January 25, 2007 at 4:38 am | books, general, nostalgia, rants | No comment

A little sad tonight

A book is never the labor of just one person. In my case our Adobe Creative Suite 2 book was written by several extremely talented people with a wide range of experiences. I appreciate their contributions immensely. The book officially released in September 2005. Sadly though, one of my co-authors named Carla Rose passed away in December 2005 just after being apart of the project. She was 62 and had thirty books under her belt. Her website was and her passion was photography, scrapbooks, writing and family. I am honored that such a great person would inject their energies into the project. It saddens me I didn’t know about all of this sooner than now.

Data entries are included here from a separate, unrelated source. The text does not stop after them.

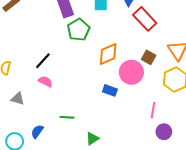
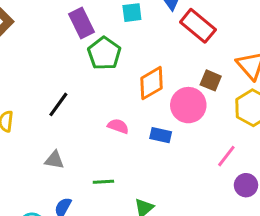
pink semicircle: (45, 81) -> (118, 126), moved
gray triangle: (18, 99) -> (54, 160), moved
pink line: (153, 110) -> (226, 156), turned 35

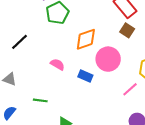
brown square: (211, 80) -> (127, 30), moved
pink line: (226, 156) -> (130, 89), moved

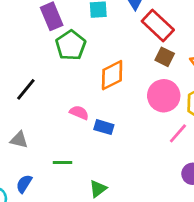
pink circle: (108, 59) -> (164, 96), moved
blue rectangle: (85, 76) -> (104, 127), moved

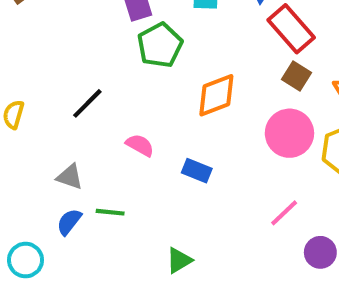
pink semicircle: (79, 113) -> (140, 145), moved
pink line: (178, 133) -> (284, 213), moved
green line: (63, 162) -> (110, 212), moved
blue semicircle: (24, 184) -> (69, 222), moved

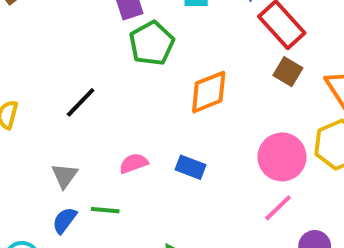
pink circle: (289, 133) -> (282, 157), moved
pink semicircle: (140, 145) -> (134, 163), moved, turned -48
gray triangle: (70, 177) -> (64, 176), turned 48

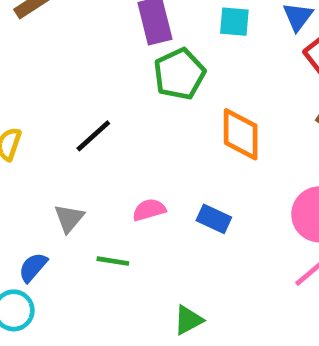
orange diamond: (209, 92) -> (241, 134), turned -72
blue semicircle: (65, 220) -> (33, 267), moved

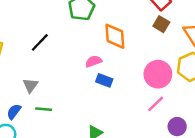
pink semicircle: (149, 210) -> (94, 61), moved
green line: (113, 261) -> (44, 109), moved

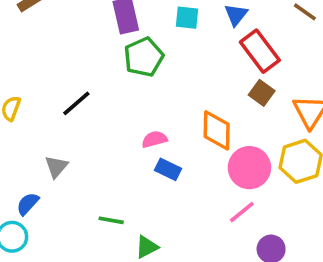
orange diamond: (115, 36) -> (217, 130), moved
green line: (44, 109) -> (111, 220), moved

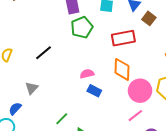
red rectangle: (260, 51) -> (123, 38), moved, turned -65
brown square: (262, 93) -> (149, 18), moved
green line: (111, 220) -> (62, 119), turned -56

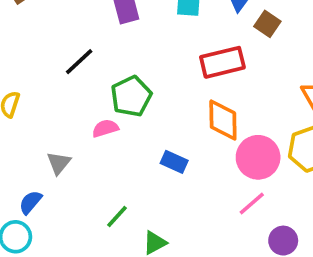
green pentagon: (82, 27) -> (131, 96), moved
black line: (44, 53) -> (79, 62), moved
pink semicircle: (87, 74) -> (105, 128), moved

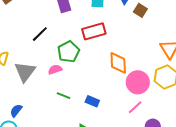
red rectangle: (222, 62) -> (94, 31), moved
blue rectangle: (174, 162) -> (92, 101), moved
gray triangle: (59, 163) -> (25, 72), moved, size x1.6
green line: (117, 216) -> (63, 96), moved, turned 72

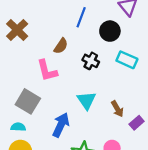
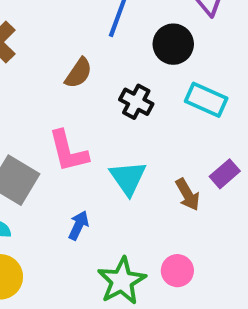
pink L-shape: (47, 71) -> (68, 151), moved
purple rectangle: (137, 123) -> (225, 174), moved
blue arrow: (61, 125) -> (79, 225), size x0.6

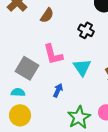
brown semicircle: (79, 73) -> (47, 15), moved

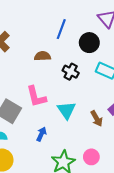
brown semicircle: (47, 15) -> (43, 56), moved, turned -126

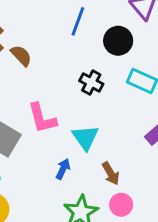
brown semicircle: (43, 56) -> (21, 56), moved, turned 49
brown arrow: (97, 118) -> (111, 173), moved
blue arrow: (41, 134) -> (63, 169), moved

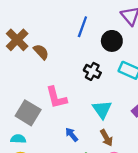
cyan triangle: (85, 138) -> (102, 110), moved
blue arrow: (63, 169) -> (72, 135), turned -64

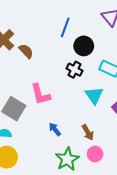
black circle: (112, 41) -> (84, 46), moved
cyan triangle: (102, 110) -> (94, 95), moved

May 28, 2006 at 3:20 am | books, friends, graphics, writing | No comment

Why don’t you ask the pilot?

I have flown so many times on business trips I can’t even remember them anymore. Flying is fun for me because of where I am usually going. I have also always enjoyed the actual flight, for the most part. Some flights have really turned me off. Right now I’m reading the book “Ask the Pilot” by Patrick Smith. I find this book annoyingly good. The reason why it is so annoying is because I had this idea for a book that was just like this.

I am always asking myself these questions on planes. Like functions of the airplane and certain airline processes. I even mapped out how my book would read. I went to the library the other day and looking for airplane books that might help my write my book, here was “My Book” already written, and better than I could have done it I might add. I’m not finished with it yet, but maybe I’ll ask Mr. Smith if I can write with him on his next project, using some ideas he might have missed. I recommend this read if you are the inquisitive type, and if the too technical of answers fly right by you. Patrick knew exactly who he was writing for.